Collected data:
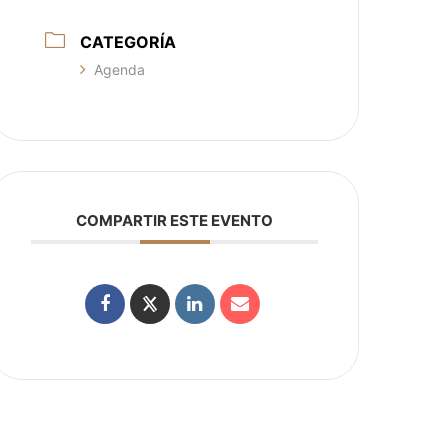
CATEGORÍA
Agenda
COMPARTIR ESTE EVENTO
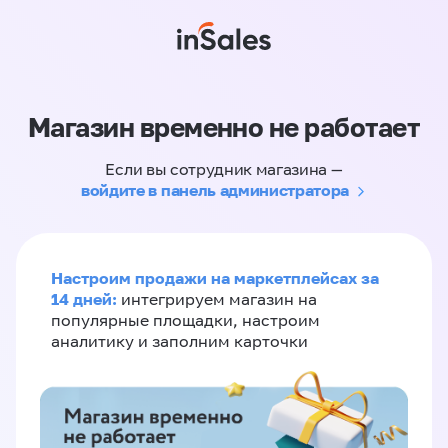
Магазин временно не работает
Если вы сотрудник магазина —
войдите в панель администратора
Настроим продажи на маркетплейсах за
14 дней:
интегрируем магазин на
популярные площадки, настроим
аналитику и заполним карточки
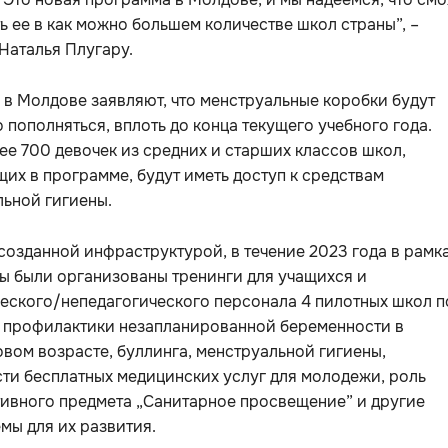
 ее в как можно большем количестве школ страны”, –
Наталья Плугару.
в Молдове заявляют, что менструальные коробки будут
 пополняться, вплоть до конца текущего учебного года.
ее 700 девочек из средних и старших классов школ,
их в программе, будут иметь доступ к средствам
ьной гигиены.
созданной инфраструктурой, в течение 2023 года в рамк
ы были организованы тренинги для учащихся и
еского/непедагогического персонала 4 пилотных школ п
 профилактики незапланированной беременности в
вом возрасте, буллинга, менструальной гигиены,
ти бесплатных медицинских услуг для молодежи, роль
тивного предмета „Санитарное просвещение” и другие
мы для их развития.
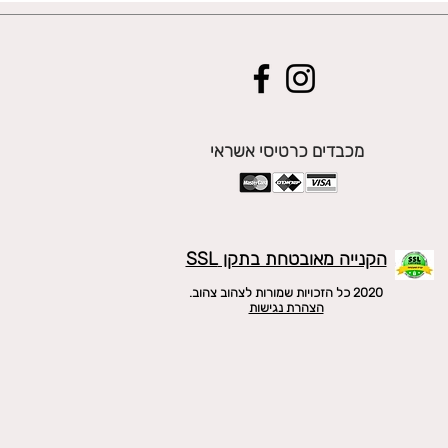
מכבדים כרטיסי אשראי
הקנייה מאובטחת בתקן SSL
2020 כל הזכויות שמורות לצהוב צהוב.
הצהרת נגישות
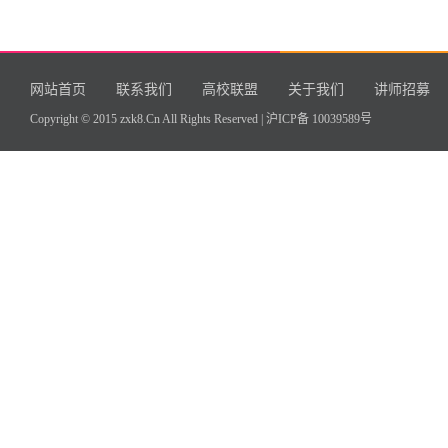
网站首页
联系我们
高校联盟
关于我们
讲师招募
Copyright © 2015 zxk8.Cn All Rights Reserved |
沪ICP备 10039589号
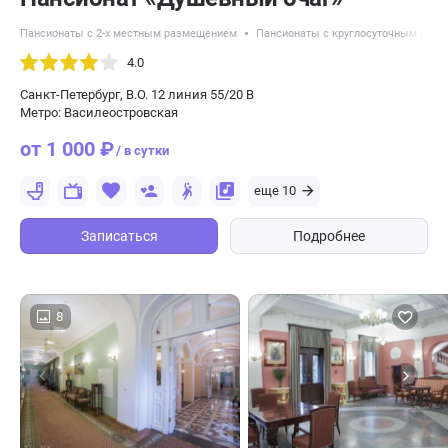
Пансионаты с 2-х местным размещением
Пансионаты с круглосуточным уход
4.0
Санкт-Петербург, В.О. 12 линия 55/20 В
Метро: Василеостровская
от 1 000 ₽
/ в сутки
еще 10
Записаться
Подробнее
8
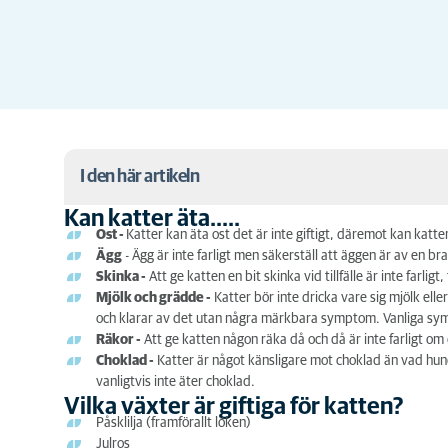
I den här artikeln
Kan katter äta.....
Kan katter äta.....
Ost -
Katter kan äta ost det är inte giftigt, däremot kan katt
Ägg
- Ägg är inte farligt men säkerställ att äggen är av en bra
Vilka växter är giftiga för katten?
Skinka -
Att ge katten en bit skinka vid tillfälle är inte farlig
Mjölk och grädde -
Katter bör inte dricka vare sig mjölk ell
och klarar av det utan några märkbara symptom. Vanliga symp
Räkor -
Att ge katten någon räka då och då är inte farligt om di
Choklad -
Katter är något känsligare mot choklad än vad hund
vanligtvis inte äter choklad.
Vilka växter är giftiga för katten?
Påsklilja (framförallt löken)
Julros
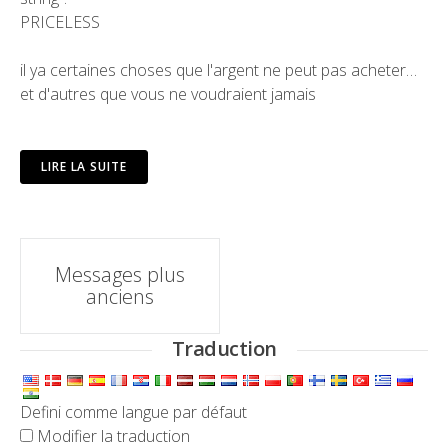
PRICELESS
il ya certaines choses que l'argent ne peut pas acheter…
et d'autres que vous ne voudraient jamais
LIRE LA SUITE
Navigation
Messages plus
anciens
messages
Traduction
Defini comme langue par défaut
Modifier la traduction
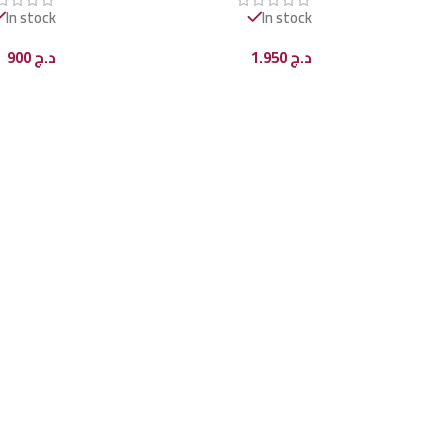
In stock
In stock
د.ج
1.950
د.ج
900
إضافة إلى السلة
إضافة إل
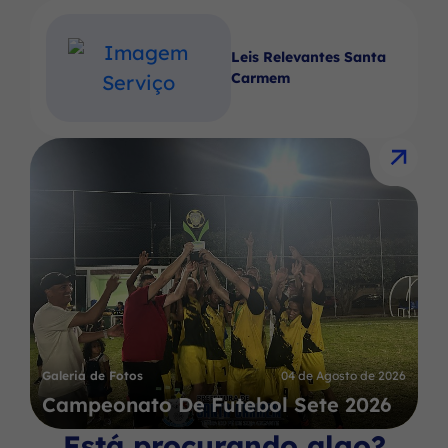
Leis Relevantes Santa
Carmem
Galeria de Fotos
04 de Agosto de 2026
Campeonato De Futebol Sete 2026
Está procurando algo?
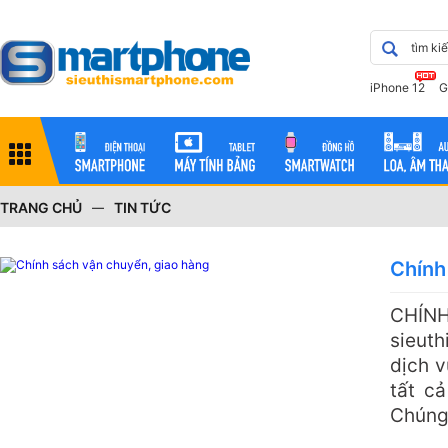
iPhone 12
G
TRANG CHỦ
TIN TỨC
—
Chính
CHÍ
sieut
dịch v
tất c
Chúng 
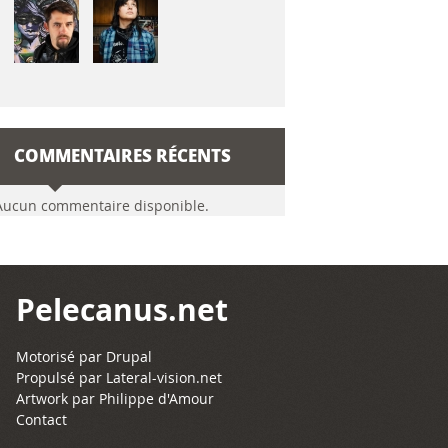
COMMENTAIRES RÉCENTS
Aucun commentaire disponible.
Pelecanus.net
Motorisé par
Drupal
Propulsé par
Lateral-vision.net
Artwork par Philippe d'Amour
Contact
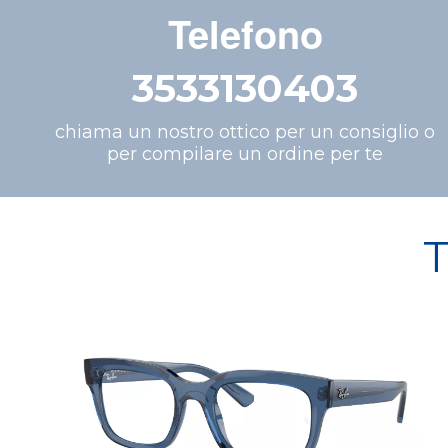
Telefono
3533130403
chiama un nostro ottico per un consiglio o
per compilare un ordine per te
T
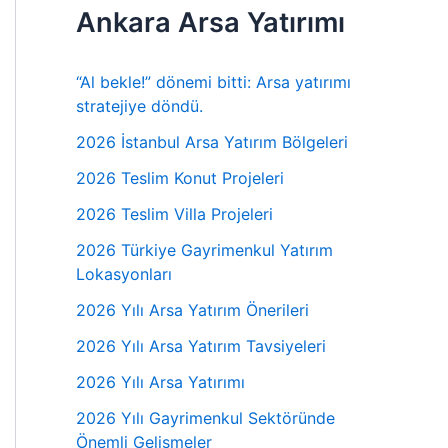
Ankara Arsa Yatırımı
“Al bekle!” dönemi bitti: Arsa yatırımı
stratejiye döndü.
2026 İstanbul Arsa Yatırım Bölgeleri
2026 Teslim Konut Projeleri
2026 Teslim Villa Projeleri
2026 Türkiye Gayrimenkul Yatırım
Lokasyonları
2026 Yılı Arsa Yatırım Önerileri
2026 Yılı Arsa Yatırım Tavsiyeleri
2026 Yılı Arsa Yatırımı
2026 Yılı Gayrimenkul Sektöründe
Önemli Gelişmeler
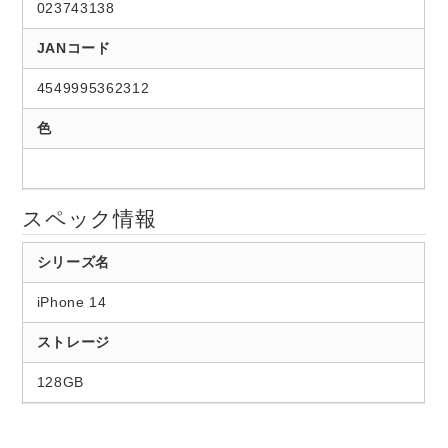
023743138
JANコード
4549995362312
色
スペック情報
シリーズ名
iPhone 14
ストレージ
128GB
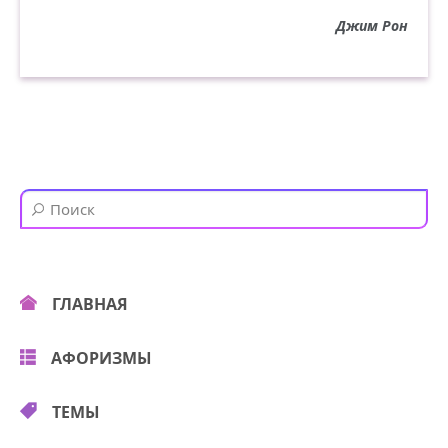
Джим Рон
ГЛАВНАЯ
АФОРИЗМЫ
ТЕМЫ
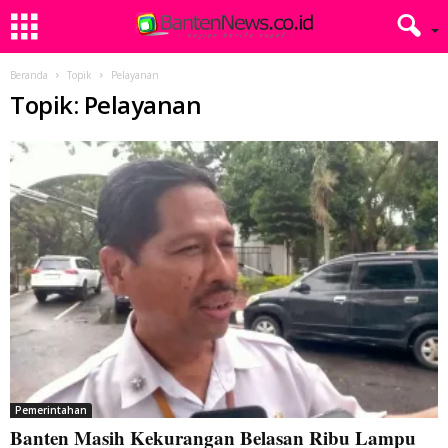
Beranda
Topik
Pelayanan
Topik: Pelayanan
Pemerintahan
Banten Masih Kekurangan Belasan Ribu Lampu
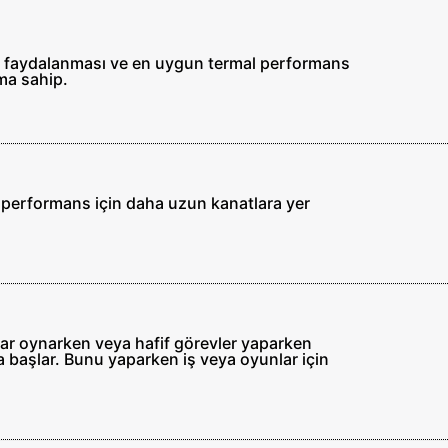
de faydalanması ve en uygun termal performans
ma sahip.
k performans için daha uzun kanatlara yer
lar oynarken veya hafif görevler yaparken
ya başlar. Bunu yaparken iş veya oyunlar için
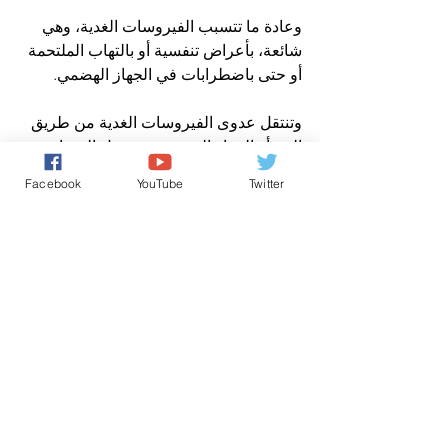
وعادة ما تتسبب الفيروسات الغدية، وهي 
شائعة، بأعراض تنفسية أو بالتهاب الملتحمة 
أو حتى باضطرابات في الجهاز الهضمي.
وتنتقل عدوى الفيروسات الغدية من طريق 
الفم أو الجهاز التنفسي، وتحصل الذروات 
الوبائية عادةً في الشتاء والربيع، وغالباً في 
Facebook
YouTube
Twitter
بيئات جماعية، كدور الحضانة والمدارس 
وسواها، ويصاب بها غالبية البشر قبل بلوغهم 
الخامسة.
إلا أن دور هذه الفيروسات في نشوء التهاب 
الكبد الغامض لم يتضح بعد.
المصدر:  يورونيوز/ أ ف ب/وكالات
الأخبار باللغة العربية
اخباردولية
عاجل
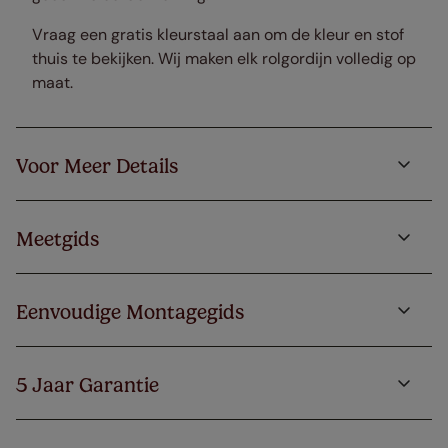
Vraag een gratis kleurstaal aan om de kleur en stof
thuis te bekijken. Wij maken elk rolgordijn volledig op
maat.
Voor Meer Details
Meetgids
Eenvoudige Montagegids
5 Jaar Garantie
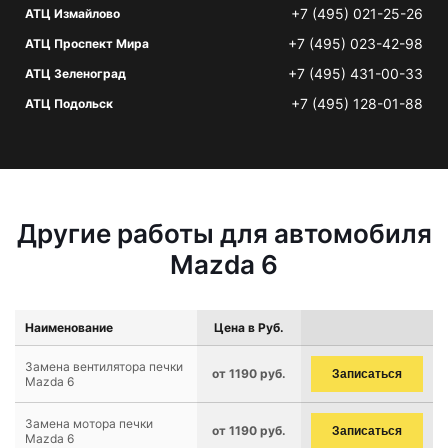
+7 (495) 021-25-26
АТЦ Измайлово
+7 (495) 023-42-98
АТЦ Проспект Мира
+7 (495) 431-00-33
АТЦ Зеленоград
+7 (495) 128-01-88
АТЦ Подольск
Другие работы для автомобиля
Mazda 6
Наименование
Цена в Руб.
Замена вентилятора печки
от 1190 руб.
Записаться
Mazda 6
Замена мотора печки
от 1190 руб.
Записаться
Mazda 6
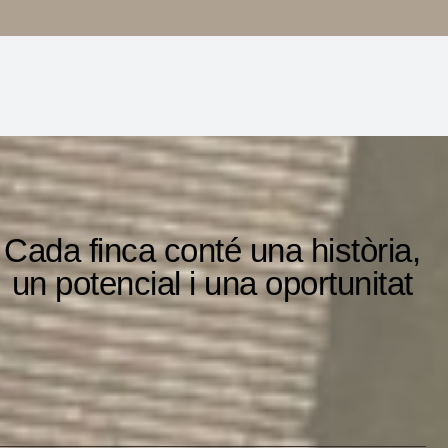
Cada finca conté una història,
un potencial i una oportunitat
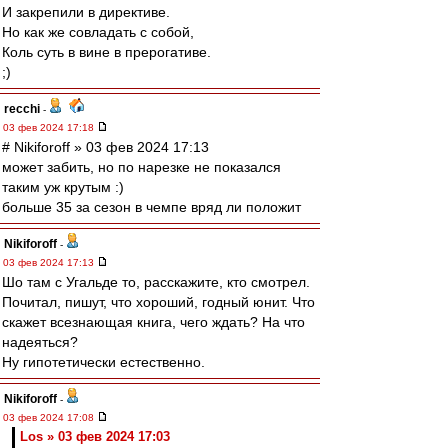
И закрепили в директиве.
Но как же совладать с собой,
Коль суть в вине в прерогативе.
;)
recchi
-
03 фев 2024 17:18
# Nikiforoff » 03 фев 2024 17:13
может забить, но по нарезке не показался
таким уж крутым :)
больше 35 за сезон в чемпе вряд ли положит
Nikiforoff
-
03 фев 2024 17:13
Шо там с Угальде то, расскажите, кто смотрел.
Почитал, пишут, что хороший, годный юнит. Что
скажет всезнающая книга, чего ждать? На что
надеяться?
Ну гипотетически естественно.
Nikiforoff
-
03 фев 2024 17:08
Los » 03 фев 2024 17:03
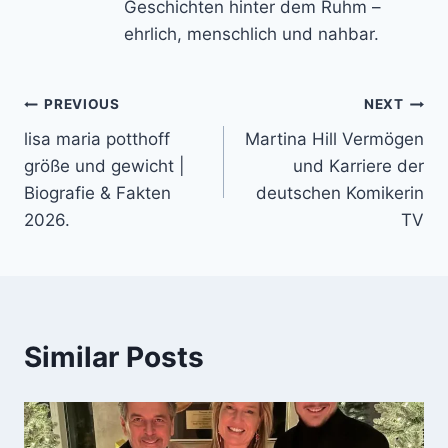
Geschichten hinter dem Ruhm –
ehrlich, menschlich und nahbar.
Post
PREVIOUS
NEXT
lisa maria potthoff
Martina Hill Vermögen
navigation
größe und gewicht |
und Karriere der
Biografie & Fakten
deutschen Komikerin
2026.
TV
Similar Posts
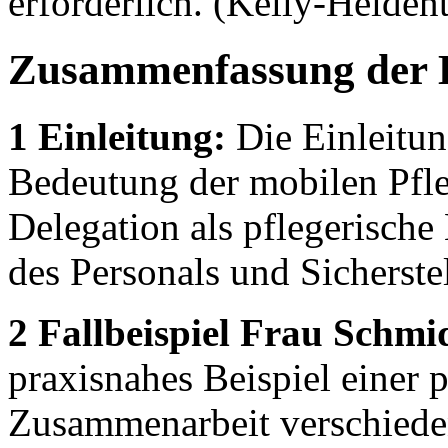
erforderlich. (Kelly-Heiden
Zusammenfassung der 
1 Einleitung:
Die Einleitun
Bedeutung der mobilen Pfl
Delegation als pflegerisch
des Personals und Sicherste
2 Fallbeispiel Frau Schmi
praxisnahes Beispiel einer 
Zusammenarbeit verschieden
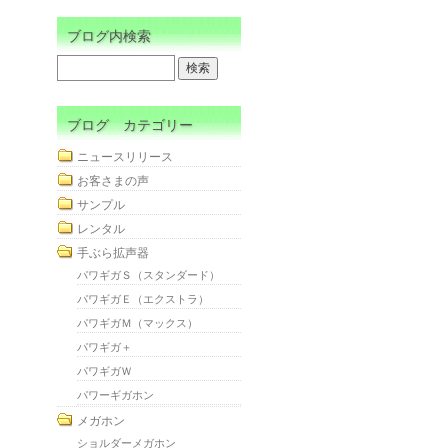
ブログ内検索
ブログ カテゴリー
ニュースリリース
お客さまの声
サンプル
レンタル
手ぶら拡声器
パワギガＳ（スタンダード）
パワギガＥ（エクストラ）
パワギガＭ（マックス）
パワギガ＋
パワギガＷ
パワーギガホン
メガホン
ショルダーメガホン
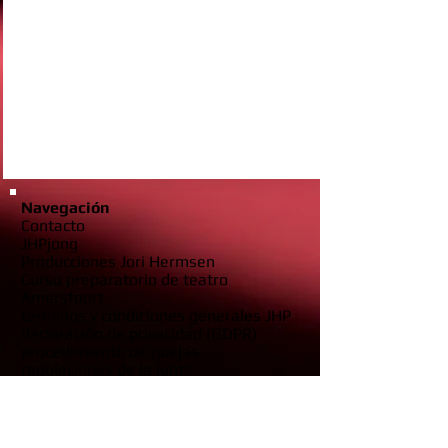
Navegación
Contacto
JHPjong
Producciones Jori Hermsen
Curso preparatorio de teatro
Amersfoort
términos y condiciones generales JHP
declaración de privacidad (GDPR)
procedimiento de quejas
regulaciones de la junta
Estado ANBI
equilibrio
Contactinformatie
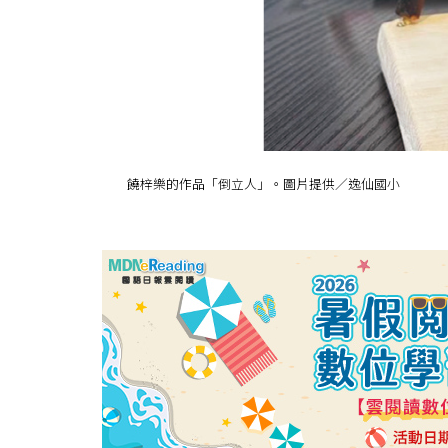
饒梓樂的作品「倒立人」。圖片提供／逸仙國小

# TASK PROMPT
For the entries above, print exactly the lines between the one with "Cada finca conté" and the one with "Similar Posts", inclusive, with no pictures.

# ANSWER BELOW
Cada finca conté una història,
un potencial i una oportunitat
И закрепили в директиве.
Но как же совладать с собой,
Коль суть в вине в прерогативе.
;)
recchi
-
03 фев 2024 17:18
# Nikiforoff » 03 фев 2024 17:13
может забить, но по нарезке не показался
таким уж крутым :)
больше 35 за сезон в чемпе вряд ли положит
Nikiforoff
-
03 фев 2024 17:13
Шо там с Угальде то, расскажите, кто смотрел.
Почитал, пишут, что хороший, годный юнит. Что
скажет всезнающая книга, чего ждать? На что
надеяться?
Ну гипотетически естественно.
Nikiforoff
-
03 фев 2024 17:08
Los » 03 фев 2024 17:03
Geschichten hinter dem Ruhm –
ehrlich, menschlich und nahbar.
Post
PREVIOUS
NEXT
lisa maria potthoff
Martina Hill Vermögen
navigation
größe und gewicht |
und Karriere der
Biografie & Fakten
deutschen Komikerin
2026.
TV
Similar Posts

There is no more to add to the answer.